With hundreds, perhaps thousands of stonemasons carving Green Men in churches across Western Europe for several hundred years there was bound to be a lot of variation but there are three main styles*:
1. Plain Faces in Greenery: This shows a human face (a few are female but women’s faces seem only to appear in these Plain Face versions) simply peering out through a mass of encircling foliage. The face and the greenery are quite distinct and separate elements of the design so there is no doubt there is a human face surrounded by foliage. There is a modern tendency incorrectly to conflate the Green Man and Jack In The Green and the image below right shows how confusion could arise as early Jacks had holes though which the carrier’s face could be seen. Lady Raglan in her article about the Green Man acknowledged the similarity between the Southwell example below centre and the Jack in The Green below right. Most current Jack’s have replaced the opening with masks.

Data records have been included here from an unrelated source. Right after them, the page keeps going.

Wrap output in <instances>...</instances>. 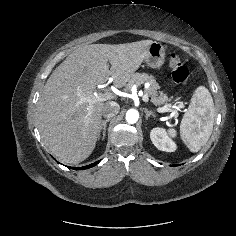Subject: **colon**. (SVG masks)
<instances>
[{"instance_id":"obj_1","label":"colon","mask_w":236,"mask_h":236,"mask_svg":"<svg viewBox=\"0 0 236 236\" xmlns=\"http://www.w3.org/2000/svg\"><path fill=\"white\" fill-rule=\"evenodd\" d=\"M172 71V79L175 83L185 86L189 80V69L184 65L182 58L177 53H171L168 58Z\"/></svg>"}]
</instances>
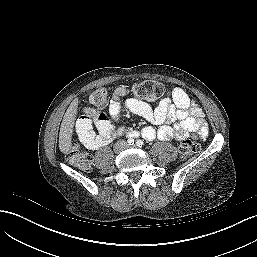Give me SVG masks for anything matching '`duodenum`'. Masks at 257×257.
<instances>
[{"label": "duodenum", "mask_w": 257, "mask_h": 257, "mask_svg": "<svg viewBox=\"0 0 257 257\" xmlns=\"http://www.w3.org/2000/svg\"><path fill=\"white\" fill-rule=\"evenodd\" d=\"M131 134L134 135V134H136V133H135V132H132Z\"/></svg>", "instance_id": "duodenum-1"}]
</instances>
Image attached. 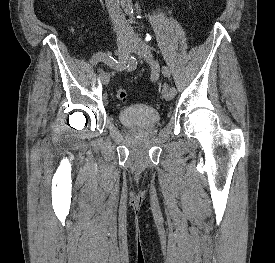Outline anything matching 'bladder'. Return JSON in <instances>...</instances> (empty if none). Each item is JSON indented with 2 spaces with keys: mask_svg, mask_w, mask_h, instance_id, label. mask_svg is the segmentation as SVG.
<instances>
[{
  "mask_svg": "<svg viewBox=\"0 0 275 263\" xmlns=\"http://www.w3.org/2000/svg\"><path fill=\"white\" fill-rule=\"evenodd\" d=\"M119 122L132 129H148L160 121V113L146 105H131L118 111Z\"/></svg>",
  "mask_w": 275,
  "mask_h": 263,
  "instance_id": "bladder-1",
  "label": "bladder"
}]
</instances>
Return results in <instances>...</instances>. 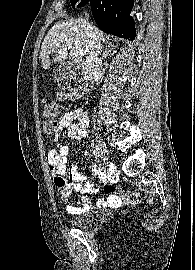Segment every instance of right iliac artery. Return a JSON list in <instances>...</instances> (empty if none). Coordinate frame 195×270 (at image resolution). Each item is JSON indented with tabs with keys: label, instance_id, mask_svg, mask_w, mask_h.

Below Left: Exeter C14th Below Centre Southwell circa 1290 Below Right: Jack In The Green 1795
2. Metamorphic or Tete de Feuilles Faces: The human and foliage elements are fused into one organic whole so it is hard to decide if it is a human face changing into greenery (e.g. below left from Istanbul), or a foliage face changing into a human one (e.g. below right from Bamburg, Germany) or something in-between (e.g. below centre from Lichfield). The faces can be a little disturbing because of the ambiguity of what you are seeing.

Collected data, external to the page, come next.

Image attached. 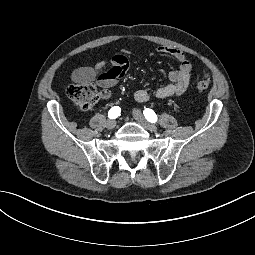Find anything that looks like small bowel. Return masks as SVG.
<instances>
[{"label":"small bowel","instance_id":"small-bowel-1","mask_svg":"<svg viewBox=\"0 0 255 255\" xmlns=\"http://www.w3.org/2000/svg\"><path fill=\"white\" fill-rule=\"evenodd\" d=\"M156 50L176 59L179 66L169 73V84L153 92L145 89L136 90L134 99L139 103H146L152 99L179 96L186 90L190 81L192 64L181 50L168 46H160ZM125 53L126 51L123 50L121 53L114 55L109 61L101 60L93 66H83L75 69L71 75L72 81L78 84L95 82L101 88L102 98H108L111 94L110 88L126 74L129 68V61Z\"/></svg>","mask_w":255,"mask_h":255}]
</instances>
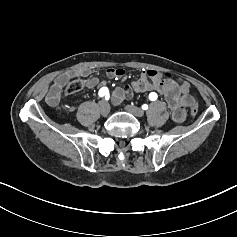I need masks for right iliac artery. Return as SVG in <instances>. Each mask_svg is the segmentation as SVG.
<instances>
[{
    "label": "right iliac artery",
    "instance_id": "1",
    "mask_svg": "<svg viewBox=\"0 0 237 237\" xmlns=\"http://www.w3.org/2000/svg\"><path fill=\"white\" fill-rule=\"evenodd\" d=\"M99 96L100 97H103V96H105V97H108L109 96V90H108V88L107 87H102L100 90H99Z\"/></svg>",
    "mask_w": 237,
    "mask_h": 237
}]
</instances>
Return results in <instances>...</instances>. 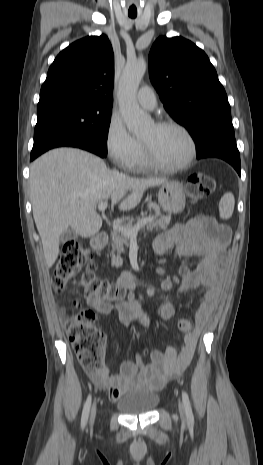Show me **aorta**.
I'll list each match as a JSON object with an SVG mask.
<instances>
[{"label":"aorta","instance_id":"1","mask_svg":"<svg viewBox=\"0 0 263 465\" xmlns=\"http://www.w3.org/2000/svg\"><path fill=\"white\" fill-rule=\"evenodd\" d=\"M146 71V62L142 59L128 61L118 86V103L128 130L134 134L144 132L150 124V117L140 109L136 94L140 81Z\"/></svg>","mask_w":263,"mask_h":465}]
</instances>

Sevilla Cathedral has numerous metamorphic carvings dating from between 1401 and 1506
3. Foliage or Masque Feulli Faces (occasionally called Masque Herbu): In these the greenery is actually sprouting out of the face’s mouth, nose and even eyes. They look intimidating and un-natutal. The examples below are from (left to right) Sutton Benger, Llangwm and Ottery St Mary. The coloured tiles date from 1577 and are in the Alhambra, Granada.